Think twice about editing others comments at all. If you do, make it very clear what you have changed and why you did so. Be particularly vary of “helpful” language improvements. Not only is there a risk that the change accidentally distorts the original intention, but there is also a great many opinions on what is considered correct/better. If the comment is hard for third-parties to understand, but you feel that you have understood it, then simply write a reply with a paraphrase and inquire whether you are correct.
Think thrice before deleting selective parts of a comment—and if you do delete make very, very certain that the contents are not distorted. (Valid partial deletions can occur e.g. when a comment contains severe rudeness towards another commenter, but also makes a good point or gives a good argument along the way.)
There is a special circle in Hell reserved for those who deliberately alter the meaning of someone elses comments.
Err on the side of too little censorship.
This topic has been discussed in many other of my posts (search for e.g. “censorship”.) As to date, I have myself kept back a whole of two (non-spam) comments in almost a year of blogging—both of a kind that there would have been nothing left if I had tried to selectively delete parts of them (cf. above). 210 have been published.
A very good example of how not to do it can be found at e (no threading, low value replies, replies in the comments, censoring of dissenters).

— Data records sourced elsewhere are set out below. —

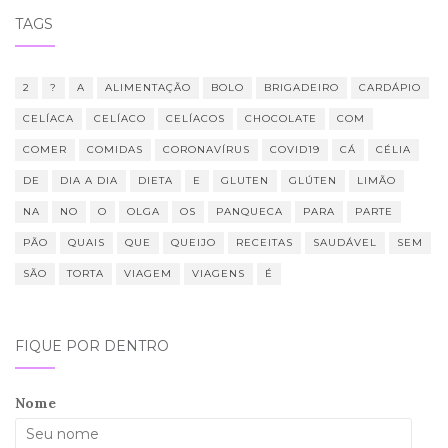
TAGS
2
?
A
ALIMENTAÇÃO
BOLO
BRIGADEIRO
CARDÁPIO
CELÍACA
CELÍACO
CELÍACOS
CHOCOLATE
COM
COMER
COMIDAS
CORONAVÍRUS
COVID19
CÁ
CÉLIA
DE
DIA A DIA
DIETA
E
GLUTEN
GLÚTEN
LIMÃO
NA
NO
O
OLGA
OS
PANQUECA
PARA
PARTE
PÃO
QUAIS
QUE
QUEIJO
RECEITAS
SAUDÁVEL
SEM
SÃO
TORTA
VIAGEM
VIAGENS
É
FIQUE POR DENTRO
Nome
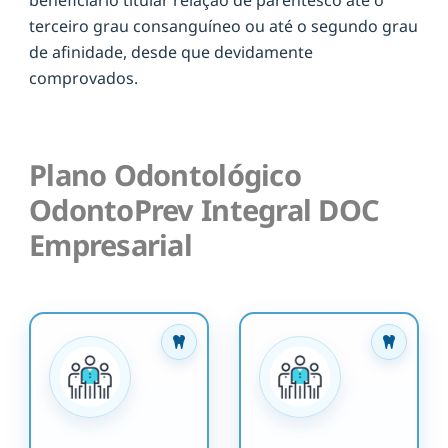
terceiro grau consanguíneo ou até o segundo grau
de afinidade, desde que devidamente
comprovados.
Plano Odontológico
OdontoPrev Integral DOC
Empresarial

Another example is e (partial in-comment replies and confusing changes to comments in bold).
As I have observed time and again after writing this post, there is another very important rule:
If a blog owner edits one of his own comments (or, in some cases, the original post), he should do so in a manner that does not alter the meaning, extend or shorten the text, or otherwise make changes that moves the comment away from its original state in a non-trivial manner. (Correcting typos and grammar errors, replacing an unfair slur written in heated moment, and similar changes are usually not a problem.) In particular, to deliberately publish a comment in a half-done state (as an equivalent to a save-operation in an editor) and then continue editing, borders on the inexcusable—use an external editor for such purposes.
The reason is that other commenters may read and answer to the original email notification (even editing offline or using a “reply by mail” mechanism), and changes can cause considerable extra work for them, make the reply unnecessary, cause them to give a reply that does not address all relevant aspects or is confusing to other readers, or similar. This applies even more strongly, and for similar reasons of consistency, to comments that have already received replies from others.
A better way is to add a new comment with a clarification or retraction. This way, the original email notification remains relevant and additional notifications are (automatically) issued for the new comments.